* Page images and extracted text
....................

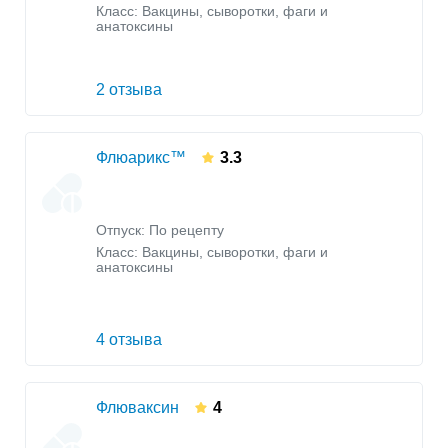
Класс:
Вакцины, сыворотки, фаги и
анатоксины
2 отзыва
Флюарикс™
3.3
Отпуск: По рецепту
Класс:
Вакцины, сыворотки, фаги и
анатоксины
4 отзыва
Флюваксин
4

....................

* Task prompt
The entries are to be transcribed in full. Their pictures are not.

* Task output
Класс:
Вакцины, сыворотки, фаги и
анатоксины
2 отзыва
Флюарикс™
3.3
Отпуск: По рецепту
Класс:
Вакцины, сыворотки, фаги и
анатоксины
4 отзыва
Флюваксин
4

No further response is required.